A China-based nation-state actor has been targeting dozens of organizations in Taiwan in order to set up long-term access to their networks, and relying on the abuse of legitimate software features instead of malware to make detection difficult.
The threat group behind these attacks is known for targeting government agencies and critical manufacturing, IT and education organizations in Taiwan, as well as victims in Southeast Asia, Africa and North America. Researchers with Microsoft, which observed the campaign, said that the group’s tactics could easily be used in other campaigns outside of Taiwan.
“Microsoft attributes this campaign to Flax Typhoon (overlaps with ETHEREAL PANDA), a nation-state actor based out of China,” said researchers with Microsoft in a Thursday analysis. “Flax Typhoon’s observed behavior suggests that the threat actor intends to perform espionage and maintain access to organizations across a broad range of industries for as long as possible. However, Microsoft has not observed Flax Typhoon act on final objectives in this campaign.”
The threat group gains initial access by exploiting known vulnerabilities in public-facing servers. After initial access, the group typically uses a webshell like China Chopper as its payload exploit, enabling remote code execution; and malware for exploiting flaws to obtain local system privileges if needed.

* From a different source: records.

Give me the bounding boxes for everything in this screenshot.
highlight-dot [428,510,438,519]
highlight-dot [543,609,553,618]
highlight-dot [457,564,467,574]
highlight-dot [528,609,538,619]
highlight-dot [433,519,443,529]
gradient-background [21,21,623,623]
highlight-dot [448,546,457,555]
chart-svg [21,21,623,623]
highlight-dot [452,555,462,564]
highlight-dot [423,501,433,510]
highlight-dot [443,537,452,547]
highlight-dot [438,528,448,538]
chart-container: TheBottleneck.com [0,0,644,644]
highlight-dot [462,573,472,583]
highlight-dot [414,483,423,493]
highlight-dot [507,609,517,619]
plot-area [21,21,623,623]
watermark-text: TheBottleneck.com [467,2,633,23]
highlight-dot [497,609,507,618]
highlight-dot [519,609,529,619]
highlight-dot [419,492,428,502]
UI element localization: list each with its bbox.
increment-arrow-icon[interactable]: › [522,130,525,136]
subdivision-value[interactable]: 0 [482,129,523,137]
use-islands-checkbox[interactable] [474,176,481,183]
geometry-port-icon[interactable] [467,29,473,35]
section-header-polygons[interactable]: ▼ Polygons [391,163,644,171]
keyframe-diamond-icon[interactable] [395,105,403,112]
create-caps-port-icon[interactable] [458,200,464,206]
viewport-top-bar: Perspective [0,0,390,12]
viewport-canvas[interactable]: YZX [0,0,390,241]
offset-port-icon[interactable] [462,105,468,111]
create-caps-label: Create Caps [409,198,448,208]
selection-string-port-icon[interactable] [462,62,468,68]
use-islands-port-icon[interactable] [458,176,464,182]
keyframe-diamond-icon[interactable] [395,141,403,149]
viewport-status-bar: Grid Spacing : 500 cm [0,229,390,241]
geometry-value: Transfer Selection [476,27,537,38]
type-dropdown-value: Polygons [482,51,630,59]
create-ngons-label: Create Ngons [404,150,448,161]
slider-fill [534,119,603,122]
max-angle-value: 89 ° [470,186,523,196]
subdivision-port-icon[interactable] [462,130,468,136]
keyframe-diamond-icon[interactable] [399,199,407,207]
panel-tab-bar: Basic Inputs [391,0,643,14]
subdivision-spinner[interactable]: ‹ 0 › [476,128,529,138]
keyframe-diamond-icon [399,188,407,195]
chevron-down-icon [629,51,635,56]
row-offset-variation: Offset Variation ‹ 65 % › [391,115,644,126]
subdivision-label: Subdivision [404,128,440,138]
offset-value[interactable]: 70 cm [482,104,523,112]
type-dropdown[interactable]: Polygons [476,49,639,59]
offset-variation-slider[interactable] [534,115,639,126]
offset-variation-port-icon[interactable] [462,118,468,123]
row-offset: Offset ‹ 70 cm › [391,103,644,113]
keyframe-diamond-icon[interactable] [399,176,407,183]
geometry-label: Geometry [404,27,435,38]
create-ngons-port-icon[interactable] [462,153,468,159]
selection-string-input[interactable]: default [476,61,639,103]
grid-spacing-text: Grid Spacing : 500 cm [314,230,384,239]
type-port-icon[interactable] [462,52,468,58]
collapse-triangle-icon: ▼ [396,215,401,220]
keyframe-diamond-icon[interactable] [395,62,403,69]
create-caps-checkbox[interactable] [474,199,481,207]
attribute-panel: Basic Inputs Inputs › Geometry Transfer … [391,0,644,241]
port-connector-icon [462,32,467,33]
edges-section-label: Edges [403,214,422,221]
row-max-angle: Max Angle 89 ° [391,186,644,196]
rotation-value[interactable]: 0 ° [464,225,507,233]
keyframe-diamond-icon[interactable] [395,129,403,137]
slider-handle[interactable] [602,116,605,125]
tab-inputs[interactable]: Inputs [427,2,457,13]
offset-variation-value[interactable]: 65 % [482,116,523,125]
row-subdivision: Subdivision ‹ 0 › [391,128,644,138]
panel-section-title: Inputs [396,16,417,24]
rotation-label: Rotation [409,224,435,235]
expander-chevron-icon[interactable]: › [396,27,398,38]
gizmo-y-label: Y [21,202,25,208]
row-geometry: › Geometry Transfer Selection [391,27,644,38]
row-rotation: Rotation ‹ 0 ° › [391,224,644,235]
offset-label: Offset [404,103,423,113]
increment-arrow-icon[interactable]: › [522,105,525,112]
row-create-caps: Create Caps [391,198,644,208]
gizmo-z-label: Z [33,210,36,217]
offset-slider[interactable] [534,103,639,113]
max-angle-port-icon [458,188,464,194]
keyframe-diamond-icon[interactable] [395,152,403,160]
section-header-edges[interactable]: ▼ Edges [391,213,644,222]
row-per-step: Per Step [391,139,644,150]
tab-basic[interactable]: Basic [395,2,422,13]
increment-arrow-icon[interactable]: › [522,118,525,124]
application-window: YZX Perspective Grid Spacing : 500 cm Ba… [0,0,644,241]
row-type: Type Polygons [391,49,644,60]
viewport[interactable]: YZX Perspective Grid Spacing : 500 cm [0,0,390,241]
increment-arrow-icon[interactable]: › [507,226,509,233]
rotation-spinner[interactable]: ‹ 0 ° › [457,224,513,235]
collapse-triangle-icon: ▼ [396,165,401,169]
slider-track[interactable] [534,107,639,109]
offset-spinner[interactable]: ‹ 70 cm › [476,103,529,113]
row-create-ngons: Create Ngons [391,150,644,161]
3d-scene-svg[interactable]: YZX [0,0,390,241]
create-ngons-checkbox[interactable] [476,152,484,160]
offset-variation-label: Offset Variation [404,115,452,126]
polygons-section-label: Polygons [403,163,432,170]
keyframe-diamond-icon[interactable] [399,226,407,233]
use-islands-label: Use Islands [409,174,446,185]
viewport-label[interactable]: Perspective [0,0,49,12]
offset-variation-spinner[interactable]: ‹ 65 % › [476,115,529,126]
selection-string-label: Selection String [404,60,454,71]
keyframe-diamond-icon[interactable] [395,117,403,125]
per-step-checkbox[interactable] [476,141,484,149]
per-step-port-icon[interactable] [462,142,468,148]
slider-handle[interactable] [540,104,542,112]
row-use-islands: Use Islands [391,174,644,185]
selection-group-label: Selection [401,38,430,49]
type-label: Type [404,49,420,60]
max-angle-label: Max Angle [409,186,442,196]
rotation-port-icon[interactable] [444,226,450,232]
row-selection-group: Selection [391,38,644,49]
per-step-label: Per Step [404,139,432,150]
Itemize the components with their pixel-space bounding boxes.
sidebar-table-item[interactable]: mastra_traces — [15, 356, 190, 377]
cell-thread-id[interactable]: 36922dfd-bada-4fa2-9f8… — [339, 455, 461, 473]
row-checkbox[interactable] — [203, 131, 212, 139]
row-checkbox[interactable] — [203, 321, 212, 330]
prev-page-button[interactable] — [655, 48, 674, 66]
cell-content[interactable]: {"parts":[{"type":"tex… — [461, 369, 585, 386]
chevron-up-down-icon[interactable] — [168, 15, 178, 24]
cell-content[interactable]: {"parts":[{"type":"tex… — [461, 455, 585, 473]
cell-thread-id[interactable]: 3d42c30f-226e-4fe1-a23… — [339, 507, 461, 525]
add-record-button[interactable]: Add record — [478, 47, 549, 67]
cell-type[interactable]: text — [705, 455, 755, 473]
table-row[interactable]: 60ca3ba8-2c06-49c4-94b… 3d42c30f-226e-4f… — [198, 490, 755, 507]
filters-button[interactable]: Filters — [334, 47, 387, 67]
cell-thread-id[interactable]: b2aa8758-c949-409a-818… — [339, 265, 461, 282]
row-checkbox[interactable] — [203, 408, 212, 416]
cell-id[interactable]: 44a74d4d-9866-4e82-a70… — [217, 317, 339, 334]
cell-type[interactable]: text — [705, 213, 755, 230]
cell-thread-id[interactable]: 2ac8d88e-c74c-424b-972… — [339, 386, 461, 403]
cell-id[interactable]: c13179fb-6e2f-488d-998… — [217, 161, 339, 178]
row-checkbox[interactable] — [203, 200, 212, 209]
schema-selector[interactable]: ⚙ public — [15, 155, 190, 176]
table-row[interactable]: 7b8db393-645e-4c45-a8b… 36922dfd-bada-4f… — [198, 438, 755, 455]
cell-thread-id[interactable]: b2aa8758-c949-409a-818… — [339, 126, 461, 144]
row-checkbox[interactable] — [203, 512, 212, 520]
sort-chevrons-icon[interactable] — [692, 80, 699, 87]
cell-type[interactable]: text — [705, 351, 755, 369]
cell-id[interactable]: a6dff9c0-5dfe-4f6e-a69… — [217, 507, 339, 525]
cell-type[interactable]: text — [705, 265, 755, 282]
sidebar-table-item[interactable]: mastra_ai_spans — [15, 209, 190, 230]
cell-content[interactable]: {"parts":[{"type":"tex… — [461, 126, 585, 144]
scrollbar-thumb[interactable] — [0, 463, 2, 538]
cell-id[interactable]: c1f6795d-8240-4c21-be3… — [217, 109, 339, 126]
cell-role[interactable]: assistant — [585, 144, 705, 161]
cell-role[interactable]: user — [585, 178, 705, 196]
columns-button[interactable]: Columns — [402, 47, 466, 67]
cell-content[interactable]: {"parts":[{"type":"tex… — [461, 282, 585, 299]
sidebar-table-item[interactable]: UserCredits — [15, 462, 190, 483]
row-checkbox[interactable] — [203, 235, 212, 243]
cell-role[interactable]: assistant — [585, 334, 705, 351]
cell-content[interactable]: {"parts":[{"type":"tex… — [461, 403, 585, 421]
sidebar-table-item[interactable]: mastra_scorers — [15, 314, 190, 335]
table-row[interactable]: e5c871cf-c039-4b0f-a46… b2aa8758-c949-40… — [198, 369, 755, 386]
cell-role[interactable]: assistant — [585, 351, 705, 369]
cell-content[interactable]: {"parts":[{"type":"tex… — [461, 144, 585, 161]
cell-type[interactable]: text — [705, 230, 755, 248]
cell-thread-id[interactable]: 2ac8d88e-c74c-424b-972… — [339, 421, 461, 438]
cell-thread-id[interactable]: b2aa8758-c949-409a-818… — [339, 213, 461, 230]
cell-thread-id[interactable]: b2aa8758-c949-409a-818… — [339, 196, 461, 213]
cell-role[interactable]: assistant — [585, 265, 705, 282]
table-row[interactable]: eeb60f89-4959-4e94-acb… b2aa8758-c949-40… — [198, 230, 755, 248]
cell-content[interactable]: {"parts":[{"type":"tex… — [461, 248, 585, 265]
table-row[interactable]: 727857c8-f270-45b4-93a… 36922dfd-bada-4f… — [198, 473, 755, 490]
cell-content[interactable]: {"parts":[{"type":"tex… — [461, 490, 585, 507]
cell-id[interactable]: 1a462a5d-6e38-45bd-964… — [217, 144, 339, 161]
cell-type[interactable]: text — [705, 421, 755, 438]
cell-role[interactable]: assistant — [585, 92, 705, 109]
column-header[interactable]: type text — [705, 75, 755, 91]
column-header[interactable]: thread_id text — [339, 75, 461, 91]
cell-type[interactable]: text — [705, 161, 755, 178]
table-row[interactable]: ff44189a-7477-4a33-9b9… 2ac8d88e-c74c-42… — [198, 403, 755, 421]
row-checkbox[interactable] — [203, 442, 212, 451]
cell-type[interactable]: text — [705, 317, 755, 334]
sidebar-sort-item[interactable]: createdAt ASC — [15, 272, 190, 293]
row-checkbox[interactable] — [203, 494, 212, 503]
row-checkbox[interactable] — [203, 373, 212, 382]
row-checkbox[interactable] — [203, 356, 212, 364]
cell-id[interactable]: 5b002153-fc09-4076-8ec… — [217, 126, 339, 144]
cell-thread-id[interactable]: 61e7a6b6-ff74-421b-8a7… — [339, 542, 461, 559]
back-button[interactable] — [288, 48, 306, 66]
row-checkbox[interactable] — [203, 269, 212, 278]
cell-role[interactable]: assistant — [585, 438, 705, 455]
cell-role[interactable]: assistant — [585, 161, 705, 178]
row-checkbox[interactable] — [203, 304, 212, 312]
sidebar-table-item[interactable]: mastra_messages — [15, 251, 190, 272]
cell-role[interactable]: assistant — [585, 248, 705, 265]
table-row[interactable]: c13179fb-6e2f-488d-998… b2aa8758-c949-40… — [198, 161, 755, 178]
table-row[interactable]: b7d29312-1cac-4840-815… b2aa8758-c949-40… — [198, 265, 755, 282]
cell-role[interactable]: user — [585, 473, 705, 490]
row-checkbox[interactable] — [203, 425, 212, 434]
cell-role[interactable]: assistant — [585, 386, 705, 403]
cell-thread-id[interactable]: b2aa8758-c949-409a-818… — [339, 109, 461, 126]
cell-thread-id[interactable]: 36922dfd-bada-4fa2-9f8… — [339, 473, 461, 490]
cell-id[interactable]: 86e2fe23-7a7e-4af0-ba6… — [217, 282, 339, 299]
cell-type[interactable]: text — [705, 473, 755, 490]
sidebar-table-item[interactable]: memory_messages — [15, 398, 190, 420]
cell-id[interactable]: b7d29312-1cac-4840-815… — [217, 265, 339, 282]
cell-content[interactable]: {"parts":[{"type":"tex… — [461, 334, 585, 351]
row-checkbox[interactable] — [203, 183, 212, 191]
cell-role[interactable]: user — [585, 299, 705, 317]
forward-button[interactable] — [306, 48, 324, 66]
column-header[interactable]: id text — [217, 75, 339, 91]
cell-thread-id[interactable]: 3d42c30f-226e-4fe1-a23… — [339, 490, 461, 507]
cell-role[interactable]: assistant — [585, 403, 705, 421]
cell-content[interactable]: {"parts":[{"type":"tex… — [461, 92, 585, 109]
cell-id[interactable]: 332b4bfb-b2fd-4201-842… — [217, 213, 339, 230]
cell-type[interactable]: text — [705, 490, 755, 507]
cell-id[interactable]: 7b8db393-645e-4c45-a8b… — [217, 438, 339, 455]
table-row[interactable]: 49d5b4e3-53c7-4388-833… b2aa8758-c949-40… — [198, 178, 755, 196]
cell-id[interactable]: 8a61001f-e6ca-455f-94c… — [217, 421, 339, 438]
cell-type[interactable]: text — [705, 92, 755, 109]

Beyond this, however, the group uses minimal malware, instead opting to leverage tools built into the operating system, in order to lurk quietly on compromised networks for longer periods of time. After initial access, the group deploys a VPN connection to an attacker-controlled network infrastructure, which it also uses to scan for vulnerabilities on targeted systems. According to researchers, the attackers deploy the VPN connection by downloading an executable file for the SoftEther VPN using LOLBins, such as the PowerShell Invoke-WebRequest utility or certutil.
“This pattern of activity is unusual in that minimal activity occurs after the actor establishes persistence."
The group then uses a multipronged approach to set up persistence, starting with disabling network-level authentication (NLA) - a feature requiring that users authenticate to the remote system before the session is established and the sign-in screen displayed - on the remote desktop protocol. By removing this feature, the threat actor is able to access the Windows sign-in screen without prior authentication.
In the next stage, the actor then leverages the Windows Sticky Keys accessibility feature, which allows users to enter keyboard shortcuts (by pressing keys one at a time, instead of simultaneously). Specifically, the actor at the Windows sign-in screen uses a Sticky Keys shortcut that enabling attackers to launch sethc.exe, the program that manages Sticky Keys.
“To take advantage of this feature, Flax Typhoon changes a registry key that specifies the location of sethc.exe,” said researchers. “The actor adds arguments that cause the Windows Task Manager to be launched as a debugger for sethc.exe. As a result, when the actor uses the Sticky Keys shortcut on the Windows sign-in screen, Task Manager launches with local system privileges.”
The threat actor can then use Task Manager to create memory dumps and take other various actions. In addition to setting up persistence, the attackers also collect credentials, typically though targeting stores that contain hashed passwords for users signed into the local system, like the Local Security Authority Subsystem Service (LSASS) process memory and Security Account Manager (SAM) database file. Researchers said that they have not observed the group use its access to take any additional measures beyond credential collection, however.
“This pattern of activity is unusual in that minimal activity occurs after the actor establishes persistence,” said researchers. “Flax Typhoon’s discovery and credential access activities do not appear to enable further data-collection and exfiltration objectives. While the actor’s observed behavior suggests Flax Typhoon intents to perform espionage and maintain their network footholds, Microsoft has not observed Flax Typhoon act on final objectives in this campaign.”
APT campaigns that abuse legitimate software components are not new, but they are difficult to detect. Organizations can protect themselves by making sure that their public-facing servers are kept up to date (and that these servers have additional monitoring and security in general). Organizations should also monitor their Windows registry for any unauthorized changes, and use network monitoring systems to identify any unusual traffic, said researchers.